Investors in risk off mode Investors are in a strong risk off mode, fleeing risky asset classes on fears of Italy and Spain being dragged into the sovereign debt nightmare. We have seen higher risk asset classes such as banking and mining stocks across Europe slump as a result. UK bank Barclays has lost 2.5% on the day, whilst Italian banks, such as Intesa SanPaolo, have been hit the hardest and continue to trade with a fear induced bearish edge. Whilst defensive safe haven asset plays such as the US Dollar and the yen have gained against a range of currencies such as the euro and sterling.
Should Italy and/or Spain start to encounter the sort of ill confidence the market has shown towards Greece over the past six months, and subsequently require some form of assistance from the EU and IMF, it would likely deepen the sovereign debt crisis severely and potentially trigger much more volatile ramifications in the global financial markets.
By GDP in the eurozone, Italy and Spain closely follow Germany and France and this means the sheer weight of aid potentially needed should either or, even worse, both countries require one, could be huge and hard to achieve in the current climate. The moves seen in the market lately for both stocks and bonds emphasises the uncertainty and unease that investors are dealing with over which way the debt contagion situation could turn. Much of the sharp price moves seen over the last 48 hours remain borne out of speculation and uncertainty.

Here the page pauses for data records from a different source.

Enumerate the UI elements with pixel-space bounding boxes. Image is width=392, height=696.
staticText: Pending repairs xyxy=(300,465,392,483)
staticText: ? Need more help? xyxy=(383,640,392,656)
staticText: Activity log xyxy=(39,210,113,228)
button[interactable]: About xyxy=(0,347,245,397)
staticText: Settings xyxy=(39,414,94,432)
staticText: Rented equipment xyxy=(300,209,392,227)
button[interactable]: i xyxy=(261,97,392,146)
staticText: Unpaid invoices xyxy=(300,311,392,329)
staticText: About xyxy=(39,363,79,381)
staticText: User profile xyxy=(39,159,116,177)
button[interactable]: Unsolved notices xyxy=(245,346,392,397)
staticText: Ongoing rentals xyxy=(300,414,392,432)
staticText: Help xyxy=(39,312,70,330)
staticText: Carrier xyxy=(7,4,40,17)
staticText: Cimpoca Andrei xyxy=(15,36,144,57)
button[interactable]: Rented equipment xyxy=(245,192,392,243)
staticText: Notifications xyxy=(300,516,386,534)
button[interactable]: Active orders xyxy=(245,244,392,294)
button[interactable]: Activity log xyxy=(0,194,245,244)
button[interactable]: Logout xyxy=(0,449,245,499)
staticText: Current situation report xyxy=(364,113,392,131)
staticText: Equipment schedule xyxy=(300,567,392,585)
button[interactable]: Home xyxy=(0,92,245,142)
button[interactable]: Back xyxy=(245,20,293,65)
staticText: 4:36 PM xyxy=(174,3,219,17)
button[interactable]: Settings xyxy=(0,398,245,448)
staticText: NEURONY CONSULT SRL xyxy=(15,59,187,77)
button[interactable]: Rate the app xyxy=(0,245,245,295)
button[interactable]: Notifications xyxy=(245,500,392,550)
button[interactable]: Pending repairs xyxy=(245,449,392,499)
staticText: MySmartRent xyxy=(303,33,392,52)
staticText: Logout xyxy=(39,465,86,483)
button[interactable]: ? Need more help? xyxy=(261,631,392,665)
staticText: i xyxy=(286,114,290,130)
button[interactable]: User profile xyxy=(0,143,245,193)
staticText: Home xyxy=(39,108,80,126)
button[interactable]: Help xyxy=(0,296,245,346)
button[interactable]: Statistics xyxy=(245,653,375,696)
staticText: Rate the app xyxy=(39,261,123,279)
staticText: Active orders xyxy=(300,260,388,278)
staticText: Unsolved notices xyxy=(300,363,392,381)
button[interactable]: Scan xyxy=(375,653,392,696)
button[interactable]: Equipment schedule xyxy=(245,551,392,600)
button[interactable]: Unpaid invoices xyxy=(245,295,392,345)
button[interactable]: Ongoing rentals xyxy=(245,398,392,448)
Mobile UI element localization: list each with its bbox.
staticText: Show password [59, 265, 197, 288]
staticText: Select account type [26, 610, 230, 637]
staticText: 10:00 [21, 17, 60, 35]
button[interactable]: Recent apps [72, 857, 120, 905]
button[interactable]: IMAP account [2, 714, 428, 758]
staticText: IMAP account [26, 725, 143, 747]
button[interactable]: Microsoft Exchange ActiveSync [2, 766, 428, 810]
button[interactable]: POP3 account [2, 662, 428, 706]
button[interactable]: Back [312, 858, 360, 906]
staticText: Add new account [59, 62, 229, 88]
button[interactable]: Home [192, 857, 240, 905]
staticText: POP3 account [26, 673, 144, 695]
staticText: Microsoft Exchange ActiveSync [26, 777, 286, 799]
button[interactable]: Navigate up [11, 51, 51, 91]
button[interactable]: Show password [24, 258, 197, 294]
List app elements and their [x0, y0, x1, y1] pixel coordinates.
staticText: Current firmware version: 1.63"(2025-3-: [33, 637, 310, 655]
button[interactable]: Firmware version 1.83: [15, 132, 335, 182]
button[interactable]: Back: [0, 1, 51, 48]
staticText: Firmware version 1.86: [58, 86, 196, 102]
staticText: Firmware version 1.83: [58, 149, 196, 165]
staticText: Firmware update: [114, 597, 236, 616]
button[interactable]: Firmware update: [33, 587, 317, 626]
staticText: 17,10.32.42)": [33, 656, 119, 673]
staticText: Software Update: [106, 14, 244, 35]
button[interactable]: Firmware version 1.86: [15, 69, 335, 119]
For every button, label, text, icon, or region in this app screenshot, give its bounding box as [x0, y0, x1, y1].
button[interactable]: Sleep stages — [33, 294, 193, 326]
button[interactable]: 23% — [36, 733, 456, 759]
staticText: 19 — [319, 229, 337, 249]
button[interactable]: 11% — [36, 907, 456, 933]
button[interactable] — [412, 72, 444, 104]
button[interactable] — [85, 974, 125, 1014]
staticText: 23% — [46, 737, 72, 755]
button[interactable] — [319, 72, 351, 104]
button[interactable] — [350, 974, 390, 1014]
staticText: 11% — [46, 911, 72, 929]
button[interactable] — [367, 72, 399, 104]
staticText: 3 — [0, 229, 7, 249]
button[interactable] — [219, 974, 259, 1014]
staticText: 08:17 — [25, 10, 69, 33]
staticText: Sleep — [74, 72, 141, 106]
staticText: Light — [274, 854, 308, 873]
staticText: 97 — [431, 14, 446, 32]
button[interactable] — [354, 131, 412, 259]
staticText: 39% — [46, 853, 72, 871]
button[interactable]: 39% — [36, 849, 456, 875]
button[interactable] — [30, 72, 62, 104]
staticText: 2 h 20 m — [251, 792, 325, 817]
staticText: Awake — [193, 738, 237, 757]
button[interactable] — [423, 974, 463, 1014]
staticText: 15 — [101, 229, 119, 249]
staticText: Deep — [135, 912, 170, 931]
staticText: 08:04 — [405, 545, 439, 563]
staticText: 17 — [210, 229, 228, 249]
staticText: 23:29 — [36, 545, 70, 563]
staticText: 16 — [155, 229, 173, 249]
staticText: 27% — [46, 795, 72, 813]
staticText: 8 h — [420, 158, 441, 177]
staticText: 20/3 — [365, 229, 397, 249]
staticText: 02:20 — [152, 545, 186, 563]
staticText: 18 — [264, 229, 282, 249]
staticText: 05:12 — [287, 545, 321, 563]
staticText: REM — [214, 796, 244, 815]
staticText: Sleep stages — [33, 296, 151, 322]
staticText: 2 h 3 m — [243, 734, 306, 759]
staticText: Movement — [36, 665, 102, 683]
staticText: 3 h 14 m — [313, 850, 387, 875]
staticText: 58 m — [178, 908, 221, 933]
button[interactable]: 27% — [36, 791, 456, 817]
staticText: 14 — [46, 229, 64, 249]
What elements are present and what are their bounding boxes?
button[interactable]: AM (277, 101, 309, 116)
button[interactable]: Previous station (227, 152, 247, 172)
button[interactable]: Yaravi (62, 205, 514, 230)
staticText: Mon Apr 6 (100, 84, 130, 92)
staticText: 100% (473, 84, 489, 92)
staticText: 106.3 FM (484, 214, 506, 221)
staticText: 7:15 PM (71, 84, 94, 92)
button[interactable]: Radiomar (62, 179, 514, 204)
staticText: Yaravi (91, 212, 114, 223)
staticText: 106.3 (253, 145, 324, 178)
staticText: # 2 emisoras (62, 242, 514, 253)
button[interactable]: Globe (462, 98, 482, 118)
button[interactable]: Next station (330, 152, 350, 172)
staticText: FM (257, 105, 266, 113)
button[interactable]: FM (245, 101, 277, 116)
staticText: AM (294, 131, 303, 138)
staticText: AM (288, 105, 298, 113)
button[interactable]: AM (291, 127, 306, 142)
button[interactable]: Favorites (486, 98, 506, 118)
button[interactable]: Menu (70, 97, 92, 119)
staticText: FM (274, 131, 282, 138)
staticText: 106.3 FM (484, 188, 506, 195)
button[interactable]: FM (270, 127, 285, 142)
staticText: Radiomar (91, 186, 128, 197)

We have seen the Italian Mib lose nearly 15% in value over the last seven trading sessions, whilst some banks such as Intesa SanPaolo has lost a quarter of their value in the same time frame. These are huge moves not seen since the heights of the credit crunch.
UK Inflation weaker than expected, giving BoE breathing space UK Inflation in June fell by 0.1% when a small rise of 0.2% have been expected by the market, meaning that the annual inflation rate dropped from 4.5% to 4.2%. The fall in inflation is a much welcomed move for the Bank of England, who have been stuck between a rock and a hard place for some time trying to balance interest rate outlooks with inflationary pressures and anaemic UK growth. The fall of UK Inflation to 4.2% is likely to give Mervyn King some much needed breathing space and lower the pressure applied on the UK's Central Bank to hike interest rates early next year. As a result, the sterling fell sharply against the dollar, making an already poor days trade even worse for the pound."